Consider the following scenario:
You have a vacation scheduled next month. You are planning on flying your airplane to the coast for a week of sand and sun. The reservations have been made at a fantastic resort, and you have been working late every night to clear your schedule for the trip. The day of your departure arrives, and a stubborn low-pressure system has stalled over the coast. It's going to be hard IFR all the way. Come to think of it, you never have flown into this airport before, either. You haven't had much time for flying in weeks, and you are bound to be a little rusty.
Sound familiar? We all have experienced situations where periods of low-IFR weather, embedded thunderstorms, icing conditions, or busy schedules have prevented us from flying enough to stay sharp. By the time we get a weather briefing, file a flight plan, pick up our safety pilot, drive to the airport, and preflight the airplane, we only have time to shoot a couple of approaches before we have to get back. It's often difficult to stay current, let alone safe and proficient.

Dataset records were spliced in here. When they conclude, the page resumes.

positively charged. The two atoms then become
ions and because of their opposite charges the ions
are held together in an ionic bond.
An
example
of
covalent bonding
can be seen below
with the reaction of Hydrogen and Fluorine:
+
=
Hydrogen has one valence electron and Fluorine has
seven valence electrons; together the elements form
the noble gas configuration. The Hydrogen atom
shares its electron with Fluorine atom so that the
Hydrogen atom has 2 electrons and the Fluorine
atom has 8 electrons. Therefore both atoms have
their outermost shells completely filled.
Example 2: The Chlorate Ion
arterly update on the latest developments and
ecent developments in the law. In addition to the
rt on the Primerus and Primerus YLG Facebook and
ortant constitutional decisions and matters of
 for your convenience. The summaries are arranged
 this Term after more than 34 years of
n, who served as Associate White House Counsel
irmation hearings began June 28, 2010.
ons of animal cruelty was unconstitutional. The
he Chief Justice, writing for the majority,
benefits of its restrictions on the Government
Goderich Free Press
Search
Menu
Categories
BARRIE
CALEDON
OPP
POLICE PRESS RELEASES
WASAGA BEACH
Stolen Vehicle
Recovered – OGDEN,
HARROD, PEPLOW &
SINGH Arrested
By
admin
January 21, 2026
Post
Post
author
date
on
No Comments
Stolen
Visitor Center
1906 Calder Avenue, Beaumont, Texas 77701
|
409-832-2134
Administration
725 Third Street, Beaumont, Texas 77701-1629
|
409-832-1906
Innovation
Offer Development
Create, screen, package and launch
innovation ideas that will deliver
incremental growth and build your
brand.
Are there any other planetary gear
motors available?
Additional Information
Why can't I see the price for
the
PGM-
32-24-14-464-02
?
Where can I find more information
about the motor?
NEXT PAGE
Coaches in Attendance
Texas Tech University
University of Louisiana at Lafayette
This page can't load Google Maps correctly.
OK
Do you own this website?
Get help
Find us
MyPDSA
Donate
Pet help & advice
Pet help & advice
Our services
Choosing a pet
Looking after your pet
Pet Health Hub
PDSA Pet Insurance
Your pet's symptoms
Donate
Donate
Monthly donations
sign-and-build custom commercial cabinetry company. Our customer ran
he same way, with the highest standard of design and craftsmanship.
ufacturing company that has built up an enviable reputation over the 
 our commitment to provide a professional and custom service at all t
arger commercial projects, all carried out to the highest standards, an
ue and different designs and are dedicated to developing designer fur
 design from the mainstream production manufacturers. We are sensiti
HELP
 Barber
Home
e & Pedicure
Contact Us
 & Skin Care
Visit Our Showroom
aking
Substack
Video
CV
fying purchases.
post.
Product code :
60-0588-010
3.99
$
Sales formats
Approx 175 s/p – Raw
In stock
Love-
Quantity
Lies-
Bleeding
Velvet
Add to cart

Approach Lights at Minimums
On the other hand, it takes just seven minutes to shoot a vectored ILS approach to touchdown on a flight simulator. Want to shoot the full approach? Make it an even 10 minutes. It's not necessary to take off and fly to the IAF. Instead, just position your airplane on a vector to intercept the final approach at the appropriate airspeed and altitude. Save all of the weather and configuration data to a file on your hard drive, and fly the approach whenever you choose.
It's just as easy for non-precision approaches. Set up and save a different scenario for each type of approach that you would like to practice: on- and off-airport VOR approaches, on- and off-airport NDB approaches, GPS approaches, ILS, localizer, and back-course approaches.
What about flying a DME arc to an ILS? When was the last time that you did that? Feeling especially sharp today? Increase the winds aloft, increase the turbulence, lower the ceiling and then reduce the visibility. Still not challenged enough? Fail the vacuum system or a few of the flight instruments. Randomly! All of these features are available on today's PC-based flight simulators.
I have saved the best for last. The approaches that we are talking about are the actual approaches that you fly in the IFR system. They are the same navaids, the same frequencies, and the same airports. You even use your own IFR charts to fly the procedures.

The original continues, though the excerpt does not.